Our future work includes the synthesis of organic linkers with different length of ether linkage and the synthesis of MOFs with linker 6. After the structure of MOF 2 is determined, the H2 and N2isotherms (adsorption and desorption) of the activated MOF will be measured at 77 K and 1 atm to determine its gravimetric and volumetric hydrogen uptake capacities, BET surface area, and pore volume, and confirm its permanent porosity.
Impact
This ACS-PRF grant provided summer salary support for two undergraduate students (Billy Cao and Jordan King) during summer 2013 and one undergraduate student (Mhd A. Abou Shama) during summer 2014. One graduate student, Anusha Alla, has been working on this project toward her M.S. degree. These students made great progress on this project and have gained valuable experience in literature search, organic synthesis, purification methods, instrumentation usage, and data analysis. Billy, Jordon and Anusha presented their research results at the annual poster competition in the Department of Chemistry and Biochemistry at Lamar University in October 2013, and Billy won first place in the undergraduate division. With the same research Billy also submitted a proposal to the 2014 Posters on the Hill Competition hosted by the Council on Undergraduate Research. The research experience helped the students develop problem-solving and critical-thinking skills that will facilitate their future studies and career.
References
1. (a) Gutsche, C. D.; Iqbal, M.; Stewart, D., Calixarenes. 18. Synthesis Procedures for p-tert-Butylcalix[4]arene. J. Org. Chem. 1986, 51, 742-745; (b) Gutsche, C. D.; Lin, L.-G., Calixarenes 12: The Synthesis of Functionalized Calixarenes. Tetrahedron 1986, 42, 1633-1640; (c) Loon, J.-D. V.; Arduini, A.; Coppi, L.; Verboom, W.; Pochini, A.; Ungaro, R.; Harkema, S.; Reinhoudt, D. N., Selective Functionalization of Calix[4]arenes at the Upper Rim.

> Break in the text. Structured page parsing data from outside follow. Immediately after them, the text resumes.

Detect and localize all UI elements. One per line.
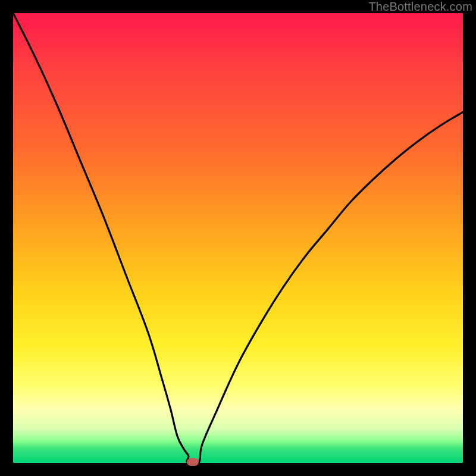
chart-stage: TheBottleneck.com [0,0,476,476]
optimal-point-marker [187,458,199,466]
curve-path [13,13,463,463]
bottleneck-curve [13,13,463,463]
watermark-text: TheBottleneck.com [368,0,472,14]
plot-area [13,13,463,463]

J. Org. Chem. 1990, 55, 5639-5646; (d) Bond, A. M.; Ghiggino, K. P.; Hogan, C. F.; Hutchison, J. A.; Langford, S. J.; Lygris, E.; Paddon-Row, M. N., Synthesis and Electrochemical Studies on a Crown Ether Bearing a Naphthoquinone Acceptor. Aust. J. Chem. 2001, 54, 735-738; (e) Gutsche, C. D., Calixarenes: An Introduction, 2nd Edition. The Royal Society of Chemistry: Cambridge, 2008; (f) Gutsche, C. D., Calixarenes Revisited. The Royal Society Chemistry: Cambridge, 1998; (g) Yamamoto, H.; Sakaki, T.; Shinkai, S., Regioselective Synthesis of 1,2- and 1,3- Bridged Calix[4]crowns. What are the Factors Controlling the Regioselectivity? Chem. Lett. 1994, 469-472.
2. Zhao, Y.-L.; Liu, L.; Zhang, W.; Sue, C.-H.; Li, Q.; Miljanić, O. Š.; Yaghi, O. M.; Stoddart, J. F., Rigid-Strut-Containing Crown Ethers and [2]Catenanes for Incorporation into Metal–Organic Frameworks. Chem. Eur. J. 2009, 15, 13356–13380.